Однажды Валерио шел по глухому, мрачному закоулку, что в Венеции служат для пешеходов и где не могут разойтись четверо, встретившись среди белого дня, и заметил у сырой стены нищего; ему, очевидно, было дурно, — казалось, он вот-вот упадет, хотя и пытается найти опору. Валерио подошел к нему и поддержал… Как же он был поражен, когда узнал в этом изголодавшемся нищем, одетом в лохмотья, своего бывшего ученика Бартоломео Боцца.
— Так, значит, в Венеции есть художники еще более несчастные, чем я! — воскликнул он.
Он влил в горло Боцца несколько капель вина, которое купил на рынке и нес с собой в корзине, потом дал ему винных ягод, и несчастный набросился на них с такой жадностью, что глотал вместе с кожицей.

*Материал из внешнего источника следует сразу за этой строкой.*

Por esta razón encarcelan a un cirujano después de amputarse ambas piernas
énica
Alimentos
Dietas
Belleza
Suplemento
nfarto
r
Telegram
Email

Но вот он немного насытился и только тут узнал человека, который ему помог. Слезы потоком полились из его глаз, но Валерио так никогда и не узнал, отчего он плакал — от стыда, угрызений совести или признательности, ибо Боцца не произнес ни слова и хотел было убежать, но добрый юноша удержал его.

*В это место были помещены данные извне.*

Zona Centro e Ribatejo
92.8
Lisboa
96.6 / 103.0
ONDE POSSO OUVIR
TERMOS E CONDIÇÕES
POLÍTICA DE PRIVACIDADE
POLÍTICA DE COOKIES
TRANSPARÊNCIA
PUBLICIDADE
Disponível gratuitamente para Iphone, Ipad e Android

— Куда ты, несчастный! — сказал он. — Да разве ты не видишь, что сил в тебе совсем нет, пройдя несколько шагов, ты упадешь. Я тоже бедняк и не могу предложить тебе денег; пойдем со мной, старые друзья примут тебя с распростертыми объятиями, и, пока в домике предместья Сан-Филиппо будет мерка риса, ты с ними ее разделишь.

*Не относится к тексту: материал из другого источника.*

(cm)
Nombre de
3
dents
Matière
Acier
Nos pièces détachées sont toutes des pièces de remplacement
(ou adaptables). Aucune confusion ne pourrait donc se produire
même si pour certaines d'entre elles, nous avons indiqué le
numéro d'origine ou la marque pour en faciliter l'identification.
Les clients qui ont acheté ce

Он повел его домой, и Боцца позволил увести себя, не выказывая ни радости, ни удивления.
XXI
Франческо не мог сдержать невольное отвращение, когда перед ним появился Боцца: он знал, что хотя этот молодой человек и честен и не способен на низкий поступок, но не хранит в сердце добрых, благородных чувств. Невероятная гордость и неистребимое честолюбие заглушали в нем и нежность и дружеские чувства. Однако, узнав, в каком состоянии был Боцца, когда его нашел Валерио, Франческо поспешил принести ему башмаки и лучшее свое платье, меж тем как Валерио приготовлял ему сытный завтрак. С этой минуты он стал членом бедной семьи, которая еле сводила концы с концами и благодаря бережливости, аккуратности и трудолюбию пользовалась доброй славой в предместье Сан-Филиппо. Валерио не тяготили невзгоды, и, когда по вечерам он видел всех своих прежних учеников, собравшихся за скромным ужином, он, как и раньше, радовался всей душой и чувствовал себя счастливым. Тогда тревожный взор Франческо встречался с глазами Боцца, как всегда полными безразличия и презрения. Боцца не понимал героической самоотверженности Дзуккато. Ему не понять было всего их душевного величия, все их поступки он объяснял своекорыстием, желанием основать новую школу, извлечь выгоду из трудов подмастерьев, а для этого закабалить их, оказывая им услуги, чтобы они не могли перейти в другую школу. То, в чем его товарищи видели бескорыстное, доброе дело, он видел лишь хитрость.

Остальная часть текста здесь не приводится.